Describing the experience of having sex with Kreitman, his tough, vibrant wife, Hazel, says, "Marvin used to ransack my body as though he'd lost something. It was like being Treasure Island, like having Long John Silver stomping across you with a spade and bucket."

One day, this "sperm-tank heterosexual", this "serial faller-in-love" is having lunch with his best friend, Charlie Merriweather, an author of children's books. On the surface, the two men could hardly be more different. Merriweather is a huge, lumbering softie who has only ever had sex with one woman - his huge, lumbering wife. And the sex they have, what's more, is "nice", quite unlike Kreitman's brutal jabbings and shaftings. So it comes as a shock when Merriweather offers to swap his wife for one of Kreitman's six women. And, this being a Howard Jacobson novel, it comes as less of a shock when events conspire to grant Merriweather his wish.
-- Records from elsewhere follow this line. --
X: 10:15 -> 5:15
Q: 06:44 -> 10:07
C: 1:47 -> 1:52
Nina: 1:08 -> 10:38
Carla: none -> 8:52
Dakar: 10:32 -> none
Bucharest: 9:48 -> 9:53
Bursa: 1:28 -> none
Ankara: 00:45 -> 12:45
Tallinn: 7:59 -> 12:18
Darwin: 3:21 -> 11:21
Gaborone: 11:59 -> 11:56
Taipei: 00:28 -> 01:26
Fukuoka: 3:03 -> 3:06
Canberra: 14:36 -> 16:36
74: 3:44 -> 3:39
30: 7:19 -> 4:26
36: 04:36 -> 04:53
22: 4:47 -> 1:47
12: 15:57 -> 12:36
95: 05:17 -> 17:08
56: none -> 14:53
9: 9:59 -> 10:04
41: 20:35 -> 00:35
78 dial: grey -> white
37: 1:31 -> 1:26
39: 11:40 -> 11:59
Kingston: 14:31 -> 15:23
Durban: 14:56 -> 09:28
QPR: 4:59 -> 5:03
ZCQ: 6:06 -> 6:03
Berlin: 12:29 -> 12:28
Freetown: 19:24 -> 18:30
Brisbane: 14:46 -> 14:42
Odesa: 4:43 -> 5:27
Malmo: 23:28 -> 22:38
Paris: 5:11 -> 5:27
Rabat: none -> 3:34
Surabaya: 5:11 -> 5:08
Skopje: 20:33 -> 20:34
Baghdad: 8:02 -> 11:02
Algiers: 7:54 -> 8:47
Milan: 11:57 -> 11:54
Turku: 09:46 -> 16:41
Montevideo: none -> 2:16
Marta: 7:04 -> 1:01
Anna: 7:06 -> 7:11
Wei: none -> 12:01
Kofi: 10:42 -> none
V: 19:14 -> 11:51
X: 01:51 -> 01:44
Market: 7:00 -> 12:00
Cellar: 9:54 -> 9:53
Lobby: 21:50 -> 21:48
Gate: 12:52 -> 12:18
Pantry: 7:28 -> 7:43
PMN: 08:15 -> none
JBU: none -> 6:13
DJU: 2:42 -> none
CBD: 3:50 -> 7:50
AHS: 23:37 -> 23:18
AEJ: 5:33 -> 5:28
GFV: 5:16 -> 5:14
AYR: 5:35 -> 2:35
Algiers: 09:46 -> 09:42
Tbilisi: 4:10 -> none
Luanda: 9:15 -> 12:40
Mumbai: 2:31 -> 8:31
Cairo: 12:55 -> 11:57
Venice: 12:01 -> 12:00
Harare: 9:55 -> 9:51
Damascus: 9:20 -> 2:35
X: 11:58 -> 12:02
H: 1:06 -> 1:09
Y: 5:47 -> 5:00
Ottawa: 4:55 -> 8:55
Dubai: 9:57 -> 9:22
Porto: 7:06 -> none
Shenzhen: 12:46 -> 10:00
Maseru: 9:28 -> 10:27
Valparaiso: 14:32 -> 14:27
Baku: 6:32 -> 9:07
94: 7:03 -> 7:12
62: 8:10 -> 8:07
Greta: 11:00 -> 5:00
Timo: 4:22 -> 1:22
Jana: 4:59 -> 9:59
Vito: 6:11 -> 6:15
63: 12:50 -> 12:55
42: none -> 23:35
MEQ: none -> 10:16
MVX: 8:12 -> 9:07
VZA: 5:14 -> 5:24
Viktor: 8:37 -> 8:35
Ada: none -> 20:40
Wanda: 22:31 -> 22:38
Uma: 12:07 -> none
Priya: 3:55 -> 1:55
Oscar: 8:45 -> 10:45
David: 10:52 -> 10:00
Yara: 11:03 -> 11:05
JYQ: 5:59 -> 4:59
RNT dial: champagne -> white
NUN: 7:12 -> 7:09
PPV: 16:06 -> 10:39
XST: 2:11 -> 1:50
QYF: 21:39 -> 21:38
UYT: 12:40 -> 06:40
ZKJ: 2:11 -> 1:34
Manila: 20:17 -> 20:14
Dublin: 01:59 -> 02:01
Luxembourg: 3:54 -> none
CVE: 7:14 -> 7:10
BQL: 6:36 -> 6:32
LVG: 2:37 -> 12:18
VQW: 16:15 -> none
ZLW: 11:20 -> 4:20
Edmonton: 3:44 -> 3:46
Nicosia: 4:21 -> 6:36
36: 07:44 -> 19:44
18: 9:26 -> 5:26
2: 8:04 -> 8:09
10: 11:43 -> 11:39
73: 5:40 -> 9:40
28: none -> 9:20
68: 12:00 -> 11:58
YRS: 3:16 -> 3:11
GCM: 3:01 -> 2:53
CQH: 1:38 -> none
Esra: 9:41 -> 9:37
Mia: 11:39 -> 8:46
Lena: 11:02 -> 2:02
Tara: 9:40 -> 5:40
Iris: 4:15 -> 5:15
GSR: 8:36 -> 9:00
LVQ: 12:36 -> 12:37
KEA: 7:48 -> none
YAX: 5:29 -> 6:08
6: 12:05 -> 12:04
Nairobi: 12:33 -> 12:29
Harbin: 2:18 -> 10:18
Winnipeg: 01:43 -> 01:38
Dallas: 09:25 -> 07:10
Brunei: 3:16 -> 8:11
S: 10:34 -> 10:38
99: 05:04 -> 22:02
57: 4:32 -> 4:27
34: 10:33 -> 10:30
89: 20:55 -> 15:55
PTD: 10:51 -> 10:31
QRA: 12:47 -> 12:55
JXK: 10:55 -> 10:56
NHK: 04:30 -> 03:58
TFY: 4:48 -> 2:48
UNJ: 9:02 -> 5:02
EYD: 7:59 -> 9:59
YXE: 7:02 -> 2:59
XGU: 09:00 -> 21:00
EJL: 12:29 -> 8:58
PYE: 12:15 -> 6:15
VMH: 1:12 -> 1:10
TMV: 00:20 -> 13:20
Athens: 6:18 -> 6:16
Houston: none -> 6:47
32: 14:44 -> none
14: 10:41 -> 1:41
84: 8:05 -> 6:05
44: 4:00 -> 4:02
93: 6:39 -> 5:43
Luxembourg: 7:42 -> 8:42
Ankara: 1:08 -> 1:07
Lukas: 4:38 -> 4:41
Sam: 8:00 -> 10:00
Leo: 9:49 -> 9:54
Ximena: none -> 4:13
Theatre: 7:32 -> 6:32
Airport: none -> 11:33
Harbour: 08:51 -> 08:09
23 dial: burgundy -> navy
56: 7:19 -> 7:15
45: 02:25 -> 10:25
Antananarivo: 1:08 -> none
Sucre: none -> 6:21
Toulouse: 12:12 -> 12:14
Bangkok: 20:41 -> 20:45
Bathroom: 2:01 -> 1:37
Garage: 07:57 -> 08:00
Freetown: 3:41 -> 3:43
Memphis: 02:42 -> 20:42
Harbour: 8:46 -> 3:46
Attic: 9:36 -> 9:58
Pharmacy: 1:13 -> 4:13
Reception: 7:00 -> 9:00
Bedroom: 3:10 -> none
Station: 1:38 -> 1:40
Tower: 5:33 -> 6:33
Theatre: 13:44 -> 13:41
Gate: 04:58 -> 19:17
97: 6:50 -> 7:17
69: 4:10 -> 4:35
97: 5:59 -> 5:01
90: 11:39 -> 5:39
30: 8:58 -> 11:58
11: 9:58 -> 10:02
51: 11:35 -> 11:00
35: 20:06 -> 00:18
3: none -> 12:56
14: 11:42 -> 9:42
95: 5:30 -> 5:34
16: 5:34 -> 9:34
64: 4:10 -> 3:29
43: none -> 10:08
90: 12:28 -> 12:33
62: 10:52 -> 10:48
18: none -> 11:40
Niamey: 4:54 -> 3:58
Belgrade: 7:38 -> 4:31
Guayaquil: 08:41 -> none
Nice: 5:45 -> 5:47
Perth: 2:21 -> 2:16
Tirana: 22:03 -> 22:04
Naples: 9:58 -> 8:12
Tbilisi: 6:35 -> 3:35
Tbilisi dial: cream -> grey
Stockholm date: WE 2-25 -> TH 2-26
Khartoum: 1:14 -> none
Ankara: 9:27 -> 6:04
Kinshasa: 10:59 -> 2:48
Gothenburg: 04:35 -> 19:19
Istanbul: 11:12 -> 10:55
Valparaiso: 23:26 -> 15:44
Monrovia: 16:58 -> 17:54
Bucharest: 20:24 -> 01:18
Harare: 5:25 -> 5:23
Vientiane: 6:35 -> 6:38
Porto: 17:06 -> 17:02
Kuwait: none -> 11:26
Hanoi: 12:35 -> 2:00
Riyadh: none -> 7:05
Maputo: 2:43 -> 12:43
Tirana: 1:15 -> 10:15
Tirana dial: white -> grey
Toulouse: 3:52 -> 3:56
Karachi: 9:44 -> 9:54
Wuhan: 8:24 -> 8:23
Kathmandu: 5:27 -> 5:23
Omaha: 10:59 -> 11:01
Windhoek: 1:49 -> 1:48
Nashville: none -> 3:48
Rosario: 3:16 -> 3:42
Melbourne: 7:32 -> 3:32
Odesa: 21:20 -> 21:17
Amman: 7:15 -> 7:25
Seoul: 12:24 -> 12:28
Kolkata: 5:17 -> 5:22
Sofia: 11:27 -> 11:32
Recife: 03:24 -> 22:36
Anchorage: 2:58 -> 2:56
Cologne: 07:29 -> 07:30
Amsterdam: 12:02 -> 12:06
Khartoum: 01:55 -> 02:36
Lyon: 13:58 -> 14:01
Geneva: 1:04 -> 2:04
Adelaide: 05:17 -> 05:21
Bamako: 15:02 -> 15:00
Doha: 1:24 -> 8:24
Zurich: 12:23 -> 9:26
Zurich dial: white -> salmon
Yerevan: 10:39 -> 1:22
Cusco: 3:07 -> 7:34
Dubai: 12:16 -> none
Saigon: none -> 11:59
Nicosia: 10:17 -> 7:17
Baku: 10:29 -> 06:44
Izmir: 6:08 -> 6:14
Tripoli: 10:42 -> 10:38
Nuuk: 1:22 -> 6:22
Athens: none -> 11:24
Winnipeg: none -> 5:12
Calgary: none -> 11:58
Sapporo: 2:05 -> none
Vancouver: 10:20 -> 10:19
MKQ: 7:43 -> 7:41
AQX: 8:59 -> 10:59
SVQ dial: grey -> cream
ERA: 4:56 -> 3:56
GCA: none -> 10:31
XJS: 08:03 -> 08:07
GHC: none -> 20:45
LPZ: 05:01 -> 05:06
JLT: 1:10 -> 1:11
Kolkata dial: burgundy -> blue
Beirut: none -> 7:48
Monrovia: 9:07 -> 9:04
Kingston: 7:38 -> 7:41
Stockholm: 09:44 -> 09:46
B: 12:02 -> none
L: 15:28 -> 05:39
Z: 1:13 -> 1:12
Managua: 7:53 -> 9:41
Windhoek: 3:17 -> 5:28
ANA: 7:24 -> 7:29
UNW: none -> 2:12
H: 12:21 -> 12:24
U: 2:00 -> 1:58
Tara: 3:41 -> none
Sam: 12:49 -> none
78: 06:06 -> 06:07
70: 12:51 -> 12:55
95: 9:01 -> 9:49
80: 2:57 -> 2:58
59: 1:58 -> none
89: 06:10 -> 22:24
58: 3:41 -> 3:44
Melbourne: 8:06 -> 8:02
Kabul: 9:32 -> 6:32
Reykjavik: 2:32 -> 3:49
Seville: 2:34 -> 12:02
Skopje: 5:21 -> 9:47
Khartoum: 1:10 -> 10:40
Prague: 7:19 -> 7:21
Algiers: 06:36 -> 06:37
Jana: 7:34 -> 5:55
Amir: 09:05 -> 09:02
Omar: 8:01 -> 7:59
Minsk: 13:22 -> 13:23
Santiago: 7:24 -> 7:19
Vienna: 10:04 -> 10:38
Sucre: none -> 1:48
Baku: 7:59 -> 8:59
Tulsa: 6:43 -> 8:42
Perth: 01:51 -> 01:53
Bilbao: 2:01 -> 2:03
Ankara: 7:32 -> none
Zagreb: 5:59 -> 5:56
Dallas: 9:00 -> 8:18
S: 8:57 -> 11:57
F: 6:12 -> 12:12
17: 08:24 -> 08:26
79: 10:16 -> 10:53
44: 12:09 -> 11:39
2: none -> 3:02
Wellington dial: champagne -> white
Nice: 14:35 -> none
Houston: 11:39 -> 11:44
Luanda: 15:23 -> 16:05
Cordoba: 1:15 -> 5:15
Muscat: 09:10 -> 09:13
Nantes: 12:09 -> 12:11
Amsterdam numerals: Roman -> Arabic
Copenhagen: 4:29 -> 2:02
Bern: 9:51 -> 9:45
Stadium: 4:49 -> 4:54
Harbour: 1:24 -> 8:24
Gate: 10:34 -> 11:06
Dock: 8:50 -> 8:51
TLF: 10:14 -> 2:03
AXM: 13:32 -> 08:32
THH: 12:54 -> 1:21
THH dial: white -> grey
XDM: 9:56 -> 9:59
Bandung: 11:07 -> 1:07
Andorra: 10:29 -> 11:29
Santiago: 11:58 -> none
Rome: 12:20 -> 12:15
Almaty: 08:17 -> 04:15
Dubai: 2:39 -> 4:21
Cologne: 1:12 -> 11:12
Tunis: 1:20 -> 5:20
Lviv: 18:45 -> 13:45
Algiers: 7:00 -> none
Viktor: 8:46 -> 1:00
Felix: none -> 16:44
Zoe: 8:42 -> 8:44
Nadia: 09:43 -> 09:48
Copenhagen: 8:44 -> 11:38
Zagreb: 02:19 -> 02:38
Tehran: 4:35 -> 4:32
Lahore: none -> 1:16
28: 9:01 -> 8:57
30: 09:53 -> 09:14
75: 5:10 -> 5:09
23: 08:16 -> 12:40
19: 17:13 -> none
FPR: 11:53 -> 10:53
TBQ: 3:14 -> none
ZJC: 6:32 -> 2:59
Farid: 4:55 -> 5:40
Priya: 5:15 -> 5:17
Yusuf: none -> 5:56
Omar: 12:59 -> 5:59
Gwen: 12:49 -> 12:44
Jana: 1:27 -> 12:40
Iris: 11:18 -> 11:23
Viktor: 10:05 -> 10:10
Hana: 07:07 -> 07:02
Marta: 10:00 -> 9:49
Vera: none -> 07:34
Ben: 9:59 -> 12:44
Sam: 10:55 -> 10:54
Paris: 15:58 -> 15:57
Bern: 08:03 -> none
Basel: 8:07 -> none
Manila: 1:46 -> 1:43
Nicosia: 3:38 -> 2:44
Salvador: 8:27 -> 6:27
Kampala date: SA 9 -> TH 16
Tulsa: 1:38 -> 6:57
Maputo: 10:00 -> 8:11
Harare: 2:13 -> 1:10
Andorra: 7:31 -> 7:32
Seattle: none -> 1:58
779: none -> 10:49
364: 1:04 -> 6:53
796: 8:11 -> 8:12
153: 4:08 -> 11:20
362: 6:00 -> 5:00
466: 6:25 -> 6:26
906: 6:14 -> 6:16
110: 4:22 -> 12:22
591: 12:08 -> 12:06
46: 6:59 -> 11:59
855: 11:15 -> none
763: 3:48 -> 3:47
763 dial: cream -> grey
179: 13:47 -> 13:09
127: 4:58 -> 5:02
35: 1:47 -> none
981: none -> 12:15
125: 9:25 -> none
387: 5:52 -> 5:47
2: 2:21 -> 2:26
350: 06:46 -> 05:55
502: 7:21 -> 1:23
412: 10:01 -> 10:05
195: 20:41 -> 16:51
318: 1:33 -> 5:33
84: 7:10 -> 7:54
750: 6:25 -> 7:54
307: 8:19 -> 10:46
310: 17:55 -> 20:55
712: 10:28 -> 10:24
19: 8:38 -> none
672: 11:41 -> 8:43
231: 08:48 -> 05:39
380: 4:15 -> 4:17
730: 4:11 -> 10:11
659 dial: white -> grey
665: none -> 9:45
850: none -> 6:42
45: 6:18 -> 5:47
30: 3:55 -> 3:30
Merriweather is another interesting creation. He's a "prep-school glutton" who gorges on cheap curries, "stainless-steel bowls of blistering brown slop". He was bullied at school. His mother didn't care. Then he married a woman who, to Kreitman, is the epitome of sexlessness - "the vegetable in her seemed to outweigh the animal". And now, after more than two decades of monogamy, Merriweather has caught the same disease as his best friend.

He finds himself making eyes at women and leering at girls who are, as Kreitman says, "young enough to be your readers". The scenes that follow - Kreitman's vegetarian couplings and Merriweather's carnivorous ones - are painful, funny, and highly readable. Jacobson is at the top of his verbal form here. His subject, as it emerges, is a good one - the inability of men to admit they are unhappy. "How long does it take to go mad?" asks Jacobson. The answer is: "Overnight, if you've been putting in the groundwork for 30 years." This is an author who understands the inner conflicts of dirty-minded men. As the obsessive shagger Kreitman puts it: "Sex isn't nice." And he should know.